It is widely known that water boils at 100 degrees Celsius. But that’s not quite right. It requires some impurity to nucleate around. Most of our water and quite a few containers provide enough impurities that this isn’t a problem in practice. But if you take distilled water and microwave it in a porcelain teacup you can get it well above the boiling point. It will look perfectly calm on the surface. But put a spoon into the water and it will explode. The spoon is the proximate cause. But superheating water is a root cause and the use of distilled water and a smooth vessel are root causes beyond that.
In my experience we spend a lot of time focusing on the spoon when a failure happens. But pulling the thread towards the root cause is more often the better use of time. But the solution certainly isn’t to never stir hot water. It involves understanding the properties of the water itself and the container it is in. And even then, you can’t stop at the first root cause explanation you arrive at. Indeed failure theory suggests there is no such thing as a single root cause in any meaningful accident.

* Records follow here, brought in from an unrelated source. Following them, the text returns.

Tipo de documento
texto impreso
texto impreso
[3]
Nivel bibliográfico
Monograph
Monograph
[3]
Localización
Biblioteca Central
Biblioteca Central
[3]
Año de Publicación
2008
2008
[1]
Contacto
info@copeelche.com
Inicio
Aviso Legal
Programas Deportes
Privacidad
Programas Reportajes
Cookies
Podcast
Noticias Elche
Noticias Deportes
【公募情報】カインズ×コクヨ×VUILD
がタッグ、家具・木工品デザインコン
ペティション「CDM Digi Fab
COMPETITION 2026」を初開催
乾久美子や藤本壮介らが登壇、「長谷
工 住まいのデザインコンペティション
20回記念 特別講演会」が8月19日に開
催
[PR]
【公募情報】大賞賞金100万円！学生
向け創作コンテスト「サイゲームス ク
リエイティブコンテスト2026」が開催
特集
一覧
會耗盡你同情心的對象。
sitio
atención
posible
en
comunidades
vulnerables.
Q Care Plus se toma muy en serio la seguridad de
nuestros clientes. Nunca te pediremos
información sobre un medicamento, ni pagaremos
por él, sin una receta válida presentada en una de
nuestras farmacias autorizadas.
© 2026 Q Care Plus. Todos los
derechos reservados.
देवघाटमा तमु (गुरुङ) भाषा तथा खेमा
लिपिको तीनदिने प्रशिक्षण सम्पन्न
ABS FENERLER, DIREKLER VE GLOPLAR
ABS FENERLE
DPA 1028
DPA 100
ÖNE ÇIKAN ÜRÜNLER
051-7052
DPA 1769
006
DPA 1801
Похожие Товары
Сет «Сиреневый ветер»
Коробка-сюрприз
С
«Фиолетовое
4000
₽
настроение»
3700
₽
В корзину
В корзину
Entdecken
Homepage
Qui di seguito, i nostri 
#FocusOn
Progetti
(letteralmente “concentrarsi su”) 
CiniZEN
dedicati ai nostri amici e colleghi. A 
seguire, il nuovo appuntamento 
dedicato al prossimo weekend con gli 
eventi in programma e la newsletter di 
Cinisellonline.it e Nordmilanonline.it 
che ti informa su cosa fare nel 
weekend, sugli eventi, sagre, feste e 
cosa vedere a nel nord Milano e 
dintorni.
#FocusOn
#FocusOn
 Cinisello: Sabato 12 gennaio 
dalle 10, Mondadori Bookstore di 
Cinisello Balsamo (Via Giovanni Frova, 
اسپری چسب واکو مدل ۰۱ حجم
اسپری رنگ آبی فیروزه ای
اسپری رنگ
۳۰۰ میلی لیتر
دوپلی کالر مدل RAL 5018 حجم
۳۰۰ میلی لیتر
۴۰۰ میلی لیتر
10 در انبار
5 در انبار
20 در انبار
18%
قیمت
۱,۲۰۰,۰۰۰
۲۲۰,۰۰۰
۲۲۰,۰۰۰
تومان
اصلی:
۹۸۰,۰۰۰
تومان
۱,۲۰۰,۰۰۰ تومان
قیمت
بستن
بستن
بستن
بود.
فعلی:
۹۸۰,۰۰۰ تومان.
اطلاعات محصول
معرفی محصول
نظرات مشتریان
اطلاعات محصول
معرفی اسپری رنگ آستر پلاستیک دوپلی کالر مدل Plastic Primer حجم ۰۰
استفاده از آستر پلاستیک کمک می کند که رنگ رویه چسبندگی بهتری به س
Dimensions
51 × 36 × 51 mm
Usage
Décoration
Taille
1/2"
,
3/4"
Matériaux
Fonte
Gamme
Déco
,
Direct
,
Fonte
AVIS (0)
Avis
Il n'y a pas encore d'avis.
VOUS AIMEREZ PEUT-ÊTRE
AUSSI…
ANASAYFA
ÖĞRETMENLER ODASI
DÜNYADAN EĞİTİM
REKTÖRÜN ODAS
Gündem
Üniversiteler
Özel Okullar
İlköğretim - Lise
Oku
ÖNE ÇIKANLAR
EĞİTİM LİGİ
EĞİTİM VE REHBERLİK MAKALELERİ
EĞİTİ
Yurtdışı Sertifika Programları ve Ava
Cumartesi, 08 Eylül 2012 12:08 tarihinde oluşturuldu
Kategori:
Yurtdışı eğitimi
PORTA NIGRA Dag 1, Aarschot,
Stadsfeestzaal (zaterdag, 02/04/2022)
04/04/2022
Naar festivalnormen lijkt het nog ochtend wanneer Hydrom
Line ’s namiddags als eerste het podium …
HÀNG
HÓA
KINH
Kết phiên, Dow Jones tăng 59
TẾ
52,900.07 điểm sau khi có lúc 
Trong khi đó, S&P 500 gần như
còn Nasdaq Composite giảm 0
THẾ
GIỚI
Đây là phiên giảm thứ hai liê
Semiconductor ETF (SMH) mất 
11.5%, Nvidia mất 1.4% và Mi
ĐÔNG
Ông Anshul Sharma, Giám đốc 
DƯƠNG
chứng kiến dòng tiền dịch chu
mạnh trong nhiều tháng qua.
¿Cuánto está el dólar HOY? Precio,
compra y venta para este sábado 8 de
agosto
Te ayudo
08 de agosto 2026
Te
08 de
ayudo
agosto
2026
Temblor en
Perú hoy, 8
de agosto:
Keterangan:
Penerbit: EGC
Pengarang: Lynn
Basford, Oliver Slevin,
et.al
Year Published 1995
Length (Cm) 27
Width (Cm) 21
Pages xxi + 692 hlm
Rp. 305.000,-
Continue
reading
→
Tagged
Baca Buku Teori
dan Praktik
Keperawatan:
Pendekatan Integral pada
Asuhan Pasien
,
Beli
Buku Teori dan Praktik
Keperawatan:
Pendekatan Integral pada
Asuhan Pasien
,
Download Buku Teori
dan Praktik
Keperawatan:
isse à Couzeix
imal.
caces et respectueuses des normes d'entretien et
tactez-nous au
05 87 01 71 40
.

When considering a failure I have to manage my natural human instinct to draw simple cause and effect style narratives. It can be surprisingly hard to deny myself the emotional satisfaction of a quick and easy explanation. I have to work hard to delay judgement and continue to patiently gather information. When I do it right, I find myself reminded of the Zen parable of the farmer whose horse escaped. His neighbors comment to him what bad luck he has had and he replies “maybe.” His horse returns with seven wild stallions and his neighbors comment on what good luck he has had and he replies “maybe.” His son attempts to break one of the stallions and breaks his leg, prompting his neighbors to once again lament his luck to which he replies “maybe.” The next day the army comes to conscript his son to service but cannot because his leg is broken. What good luck, right? Maybe.
Facebook developed a surprisingly strong culture around this very early on. When there is a major site issue, called a SEV, everyone bands together to understand and solve the problem without seeking blame. After the issue is resolved we hold a SEV review to understand how and why it happened. The people who are responsible attend but the goal of the meeting isn’t to scold or castigate them. It is to understand the complex series of conditions that made the error possible or even likely. We think about what carefully balanced protections can be put in place to reduce the likelihood of it happening in the future. In this way we improve our performance over time without creating an adverse incentive around making changes.
Narratives around success are just as complicated as those around failure. Once again we are inclined to jump to simple cause and effect explanations. When a new product fails to gain traction it is common to hold a “post-mortem” and understand what we can learn from it. But we should do the same work after a product succeeds. There is likely just as much to learn.